ECAR is the East Central Area Reliability Coordination Agreement region. It includes parts of Kentucky, Virginia, Maryland, Pennsylvania and Michigan, and all of Ohio, Indiana and West Virginia.

MAAC is the Mid-Atlantic Area Council reliability region. It includes parts of Pennsylvania and Maryland, and all of Delaware, New Jersey and Washington DC.

SERC is the Southeastern Electric Reliability Council region. It includes parts of Virginia, Kentucky and Mississippi, and all of the rest of the Southeastern States.

Generating Capacity is for summer months and is generally less than maximum capacity, particularly for gas turbine generators. Since all generators are seldom available at the same time, especially given that power plant construction peaked over 20 years ago, this value is somewhat overstated.

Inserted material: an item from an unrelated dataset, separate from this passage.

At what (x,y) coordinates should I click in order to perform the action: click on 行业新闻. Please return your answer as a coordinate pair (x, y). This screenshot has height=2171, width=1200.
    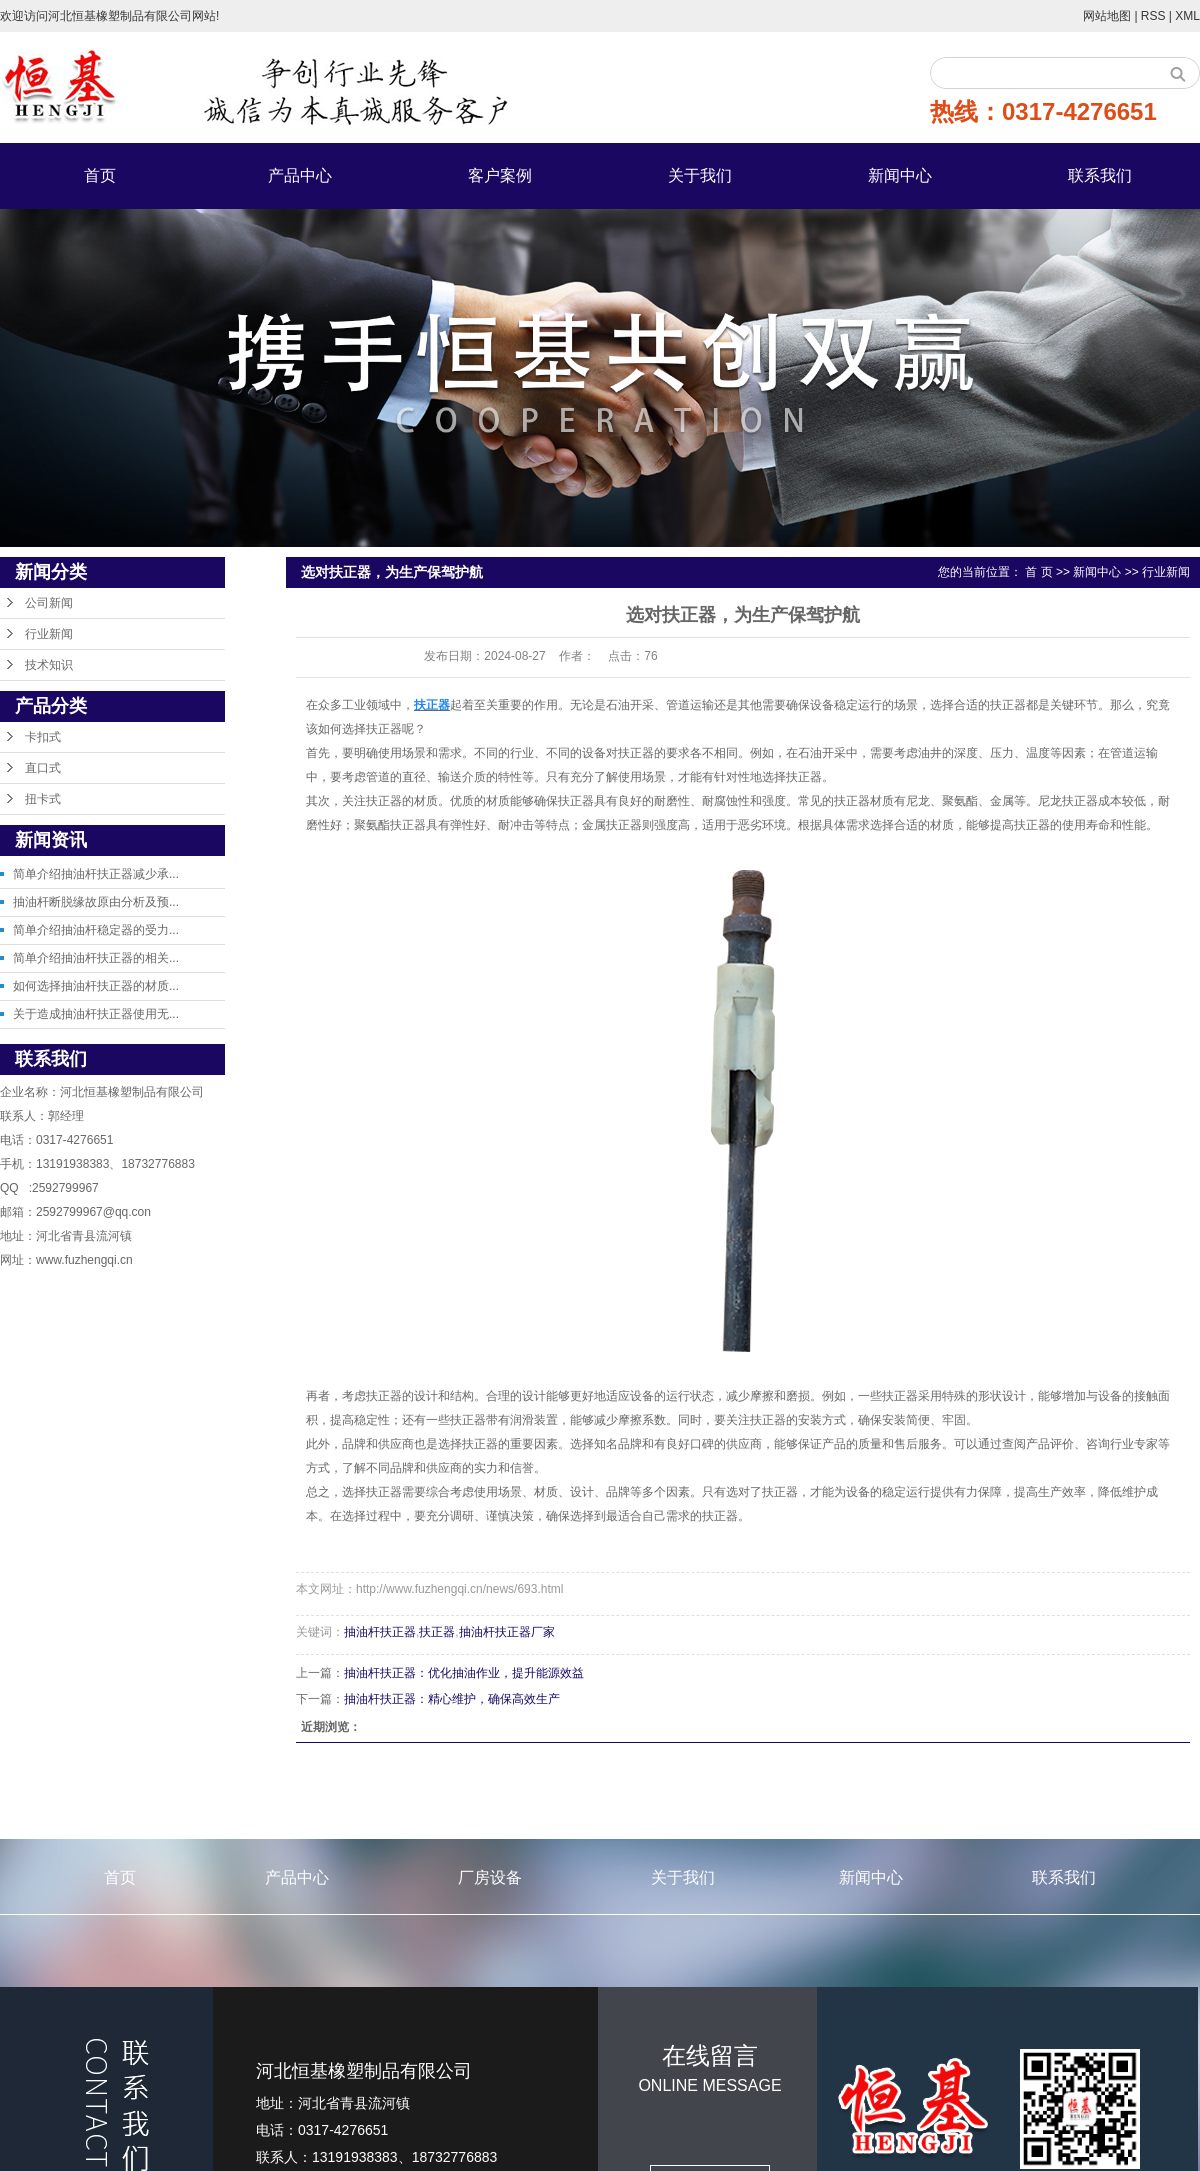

Peak Demand is non coincident summer peak demand for electricity on all the utilities in the region. Since all utilities in one or more regions do not typically peak at precisely the same time, and hence can help one another satisfy peak demand, this value is somewhat overstated. However in the last decade many utilities in the East have shifted from having maximum peak in winter to having it in summer. Thus the ability to help one another satisfy summer peak is greatly diminished.

Margin or Margin of Reliability is the difference between capacity and peak demand. It is often expressed as a percentage, with 20% deemed desirable to meet a surge in demand. The charts indicate that there is a significant risk of diminishing margin, or even of running out or margin altogether. The latter would entail either rationing of demand or a blackout, in other words a capacity crisis.

Extrapolated demand growth is based on the last period of record. This is generally higher than would be an extrapolation of the entire period shown and hence is conservative. The utilities on the other hand have adopted extremely low projections of demand growth, based not on conservation but on equally low projections of economic growth in the regions. These low projections are inconsistent with the pattern of demand growth for the last 50 years. Chart ? is typical of the drop off in projected annual demand growth rates.

Planned capacity includes capacity additions reported by the utilities in the region as of 1992. This does not include capacity retirements and may or may not include additions by non utility generators (NUGs). However, since passage of the Energy Policy Act in October 1992 utilities have scaled back both their own capacity addition plans and their NUG contracts. Thus the planned additions shown on the margin charts, inadequate though they be for covering possible demand growth, are overly optimistic. In short the threat of a capacity crisis in the near term is very real.